* _Task to carry out_: Data follows below. Repeat exactly the lines between the line holding "FDM Groz Beckert" and the line holding "которому районным надзорным", inclusive, and nothing more; drop pictures.

* _Record extracts_:
────────────────────
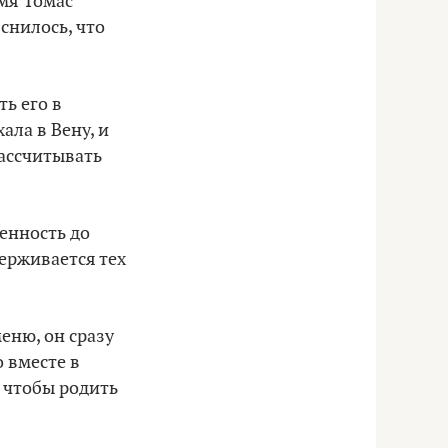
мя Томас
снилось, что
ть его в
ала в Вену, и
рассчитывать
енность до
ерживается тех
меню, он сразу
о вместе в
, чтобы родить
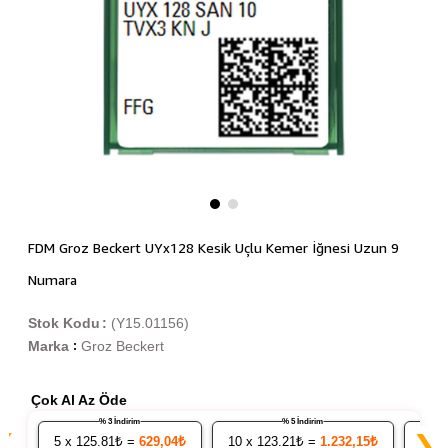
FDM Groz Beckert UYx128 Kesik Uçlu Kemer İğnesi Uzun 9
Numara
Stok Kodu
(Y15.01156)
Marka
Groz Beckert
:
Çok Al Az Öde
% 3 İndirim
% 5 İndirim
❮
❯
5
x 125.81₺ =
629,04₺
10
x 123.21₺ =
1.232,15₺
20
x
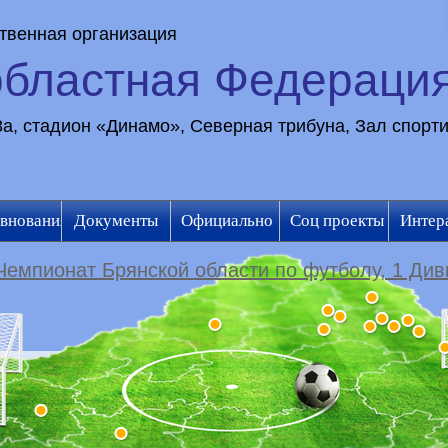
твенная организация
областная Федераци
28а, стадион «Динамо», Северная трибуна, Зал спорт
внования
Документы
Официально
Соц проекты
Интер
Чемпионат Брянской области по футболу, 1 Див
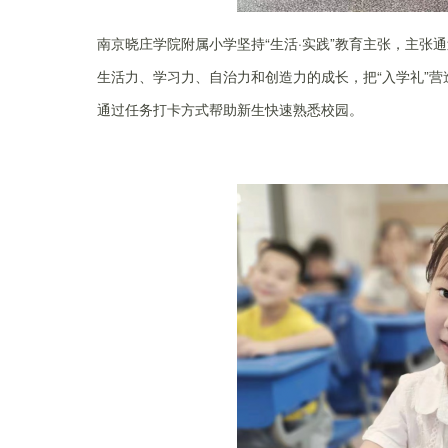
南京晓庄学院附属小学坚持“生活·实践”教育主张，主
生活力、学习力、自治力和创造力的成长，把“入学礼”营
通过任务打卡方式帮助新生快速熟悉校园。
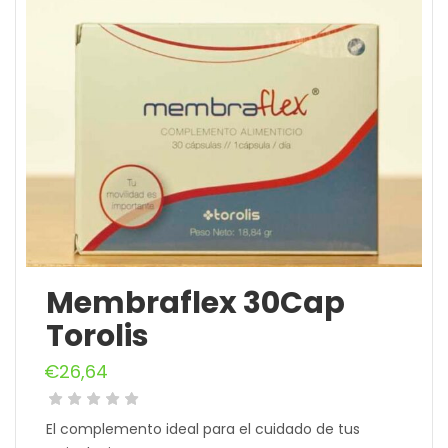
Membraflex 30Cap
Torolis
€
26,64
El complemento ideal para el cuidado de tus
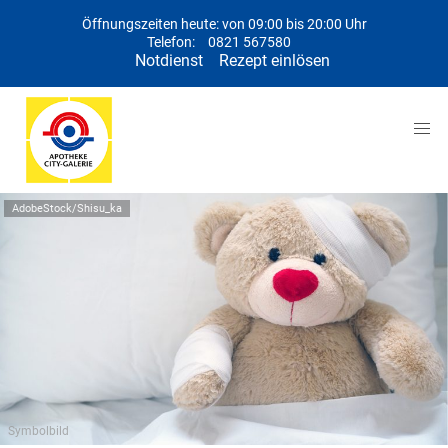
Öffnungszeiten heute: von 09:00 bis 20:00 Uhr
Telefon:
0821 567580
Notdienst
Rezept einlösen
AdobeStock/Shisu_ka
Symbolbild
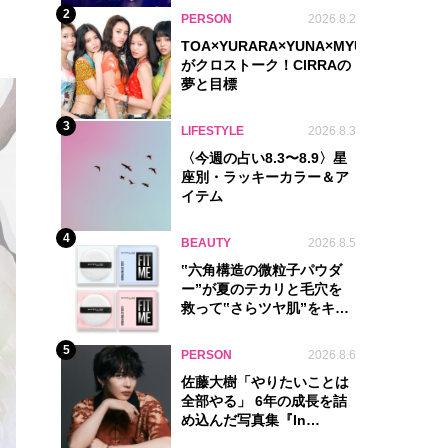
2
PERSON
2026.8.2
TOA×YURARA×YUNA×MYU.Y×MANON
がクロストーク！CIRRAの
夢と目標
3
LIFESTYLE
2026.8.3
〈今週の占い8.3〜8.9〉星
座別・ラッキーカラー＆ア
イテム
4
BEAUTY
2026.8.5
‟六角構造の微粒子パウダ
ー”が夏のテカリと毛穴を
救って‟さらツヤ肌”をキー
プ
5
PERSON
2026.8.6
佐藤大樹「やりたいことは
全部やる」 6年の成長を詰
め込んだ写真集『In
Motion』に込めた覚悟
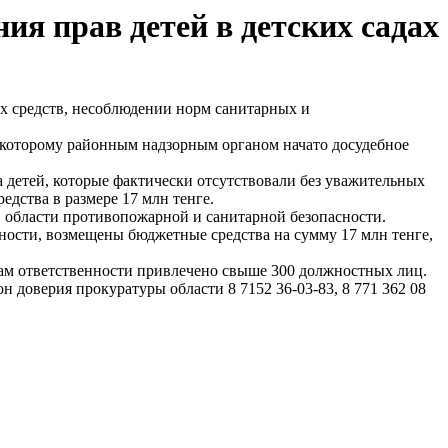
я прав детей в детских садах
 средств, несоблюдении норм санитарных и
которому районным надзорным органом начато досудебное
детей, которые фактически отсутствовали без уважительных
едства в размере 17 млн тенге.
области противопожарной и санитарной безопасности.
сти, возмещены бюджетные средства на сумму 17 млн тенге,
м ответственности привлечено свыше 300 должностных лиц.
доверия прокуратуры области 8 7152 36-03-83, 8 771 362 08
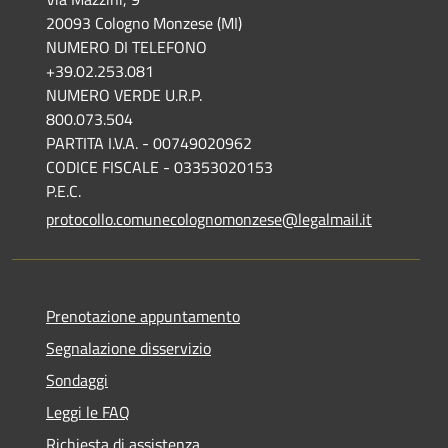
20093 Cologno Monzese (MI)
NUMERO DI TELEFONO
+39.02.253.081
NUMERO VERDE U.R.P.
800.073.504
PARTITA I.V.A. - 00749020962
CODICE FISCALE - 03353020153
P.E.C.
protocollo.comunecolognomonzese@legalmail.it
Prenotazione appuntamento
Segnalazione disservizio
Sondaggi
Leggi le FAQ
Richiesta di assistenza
────────────────────
* _Answer for this exercise_:
FDM Groz Beckert UYx128 Kesik Uçlu Kemer İğnesi Uzun 9
Numara
Stok Kodu
(Y15.01156)
Marka
Groz Beckert
:
Çok Al Az Öde
% 3 İndirim
% 5 İndirim
❮
❯
5
x 125.81₺ =
629,04₺
10
x 123.21₺ =
1.232,15₺
20
x
твенная организация
областная Федераци
28а, стадион «Динамо», Северная трибуна, Зал спорт
внования
Документы
Официально
Соц проекты
Интер
Чемпионат Брянской области по футболу, 1 Див
南京晓庄学院附属小学坚持“生活·实践”教育主张，主
生活力、学习力、自治力和创造力的成长，把“入学礼”营
通过任务打卡方式帮助新生快速熟悉校园。
Membraflex 30Cap
Torolis
€
26,64
El complemento ideal para el cuidado de tus
Öffnungszeiten heute: von 09:00 bis 20:00 Uhr
Telefon:
0821 567580
Notdienst
Rezept einlösen
AdobeStock/Shisu_ka
Symbolbild
2
PERSON
2026.8.2
TOA×YURARA×YUNA×MYU.Y×MANON
がクロストーク！CIRRAの
夢と目標
3
LIFESTYLE
2026.8.3
〈今週の占い8.3〜8.9〉星
座別・ラッキーカラー＆ア
イテム
4
BEAUTY
2026.8.5
‟六角構造の微粒子パウダ
ー”が夏のテカリと毛穴を
救って‟さらツヤ肌”をキー
プ
5
PERSON
2026.8.6
佐藤大樹「やりたいことは
全部やる」 6年の成長を詰
め込んだ写真集『In
Motion』に込めた覚悟
я прав детей в детских садах
 средств, несоблюдении норм санитарных и
которому районным надзорным органом начато досудебное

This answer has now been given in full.